京都大学瀬戸臨海実験所などの共同研究グループは、同大学所有の自然保護区である畠島(和歌山県)において、半世紀にわたるウニの調査・研究を行い、ウニの長期変動の傾向と、ヒトによるウニの生態系への影響を世界で初めて明らかにした。
調査の結果、1960年代から1970年代にかけて個体数の多かった優占種のムラサキウニ、タニシウニ、ナガウニ類は、1970年代後半から1980年代のはじめにかけて急激に個体数が減少し、その後徐々に個体数が回復した。これは、1960年代から1970年代にかけて魚の養殖の増加とともに多く発生した赤潮の影響を受けたものとみられる。また、熱帯性のナガウニ類は、冬期の水温の影響を強く受ける。このようにウニ類の長期変動の傾向には、人間活動の間接的な影響があることが明らかになった。

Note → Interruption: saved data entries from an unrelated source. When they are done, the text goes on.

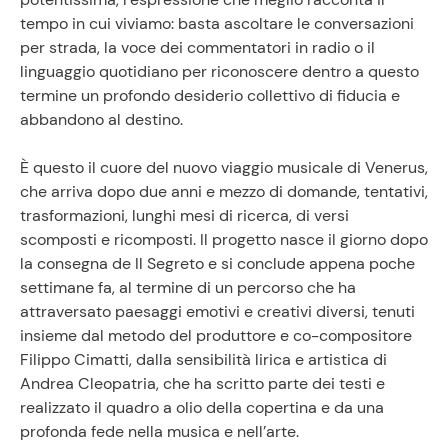
tempo in cui viviamo: basta ascoltare le conversazioni
per strada, la voce dei commentatori in radio o il
linguaggio quotidiano per riconoscere dentro a questo
termine un profondo desiderio collettivo di fiducia e
abbandono al destino.
È questo il cuore del nuovo viaggio musicale di Venerus,
che arriva dopo due anni e mezzo di domande, tentativi,
trasformazioni, lunghi mesi di ricerca, di versi
scomposti e ricomposti. Il progetto nasce il giorno dopo
la consegna de Il Segreto e si conclude appena poche
settimane fa, al termine di un percorso che ha
attraversato paesaggi emotivi e creativi diversi, tenuti
insieme dal metodo del produttore e co-compositore
Filippo Cimatti, dalla sensibilità lirica e artistica di
Andrea Cleopatria, che ha scritto parte dei testi e
realizzato il quadro a olio della copertina e da una
profonda fede nella musica e nell’arte.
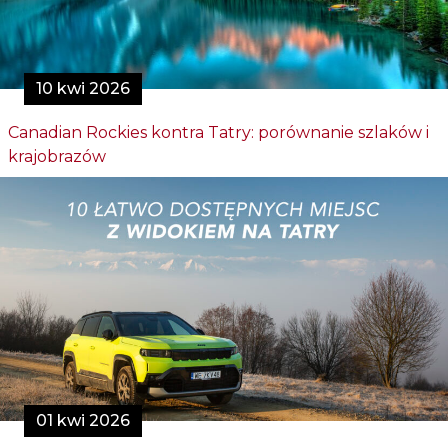
10 kwi 2026
Canadian Rockies kontra Tatry: porównanie szlaków i
krajobrazów
01 kwi 2026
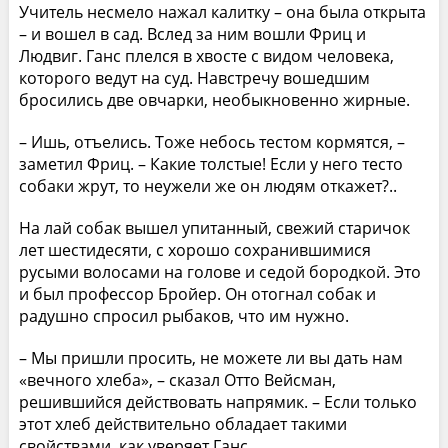
Учитель несмело нажал калитку – она была открыта
– и вошел в сад. Вслед за ним вошли Фриц и
Людвиг. Ганс плелся в хвосте с видом человека,
которого ведут на суд. Навстречу вошедшим
бросились две овчарки, необыкновенно жирные.
– Ишь, отъелись. Тоже небось тестом кормятся, –
заметил Фриц. – Какие толстые! Если у него тесто
собаки жрут, то неужели же он людям откажет?..
На лай собак вышел упитанный, свежий старичок
лет шестидесяти, с хорошо сохранившимися
русыми волосами на голове и седой бородкой. Это
и был профессор Бройер. Он отогнал собак и
радушно спросил рыбаков, что им нужно.
– Мы пришли просить, не можете ли вы дать нам
«вечного хлеба», – сказал Отто Вейсман,
решившийся действовать напрямик. – Если только
этот хлеб действительно обладает такими
свойствами, как уверяет Ганс.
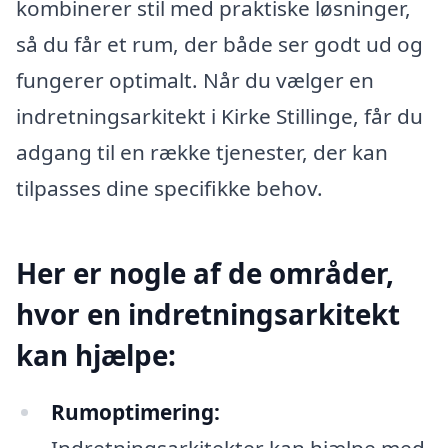
kombinerer stil med praktiske løsninger,
så du får et rum, der både ser godt ud og
fungerer optimalt. Når du vælger en
indretningsarkitekt i Kirke Stillinge, får du
adgang til en række tjenester, der kan
tilpasses dine specifikke behov.
Her er nogle af de områder,
hvor en indretningsarkitekt
kan hjælpe:
Rumoptimering:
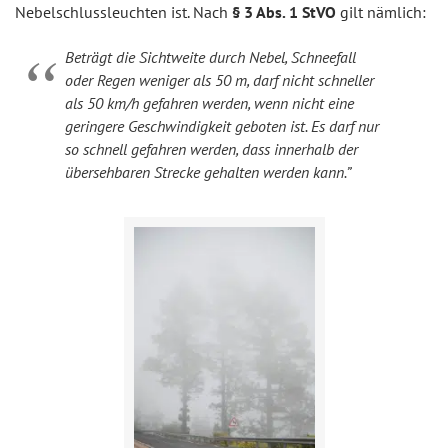
Nebelschlussleuchten ist. Nach
§ 3 Abs. 1 StVO
gilt nämlich:
Beträgt die Sichtweite durch Nebel, Schneefall
oder Regen weniger als 50 m, darf nicht schneller
als 50 km/h gefahren werden, wenn nicht eine
geringere Geschwindigkeit geboten ist. Es darf nur
so schnell gefahren werden, dass innerhalb der
übersehbaren Strecke gehalten werden kann.”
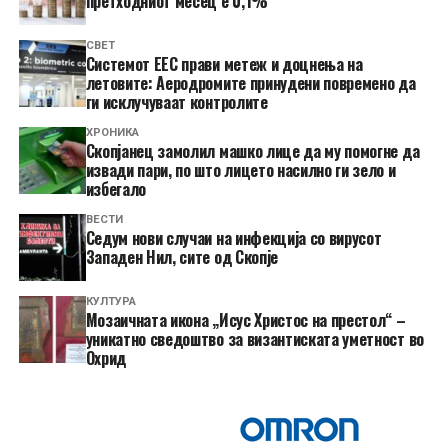
претходниот месец е 0,1%
СВЕТ
Системот ЕЕС прави метеж и доцнења на
летовите: Аеродромите принудени повремено да
ги исклучуваат контролите
ХРОНИКА
Скопјанец замолил машко лице да му помогне да
извади пари, по што лицето насилно ги зело и
избегало
ВЕСТИ
Седум нови случаи на инфекција со вирусот
Западен Нил, сите од Скопје
КУЛТУРА
Мозаичната икона „Исус Христос на престол“ –
уникатно сведоштво за византиската уметност во
Охрид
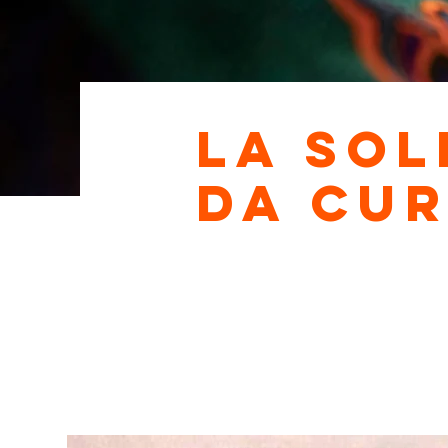
La sol
da cur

人間活動が与える生態系への影響はゆっくりと起こるため、長期間の継続したモニタリングが必要不可欠であるが、結果が出るまでに時間がかかり、資金不足で研究が止まることが多い。また、後継者の不在によって研究が終了する場合もある。今回の調査では故・大垣俊一博士と故・小林直正博士を中心とした歴代の研究者がバトンをつなぎ、このような長期調査を可能にした。
半世紀にもわたる継続調査は並大抵のことでは完遂させることができないと研究従事者の一人である中野智之助教は言う。本研究はさらに 50年間継続し、温暖化によるウニ類への影響などもモニタリングする予定とのこと。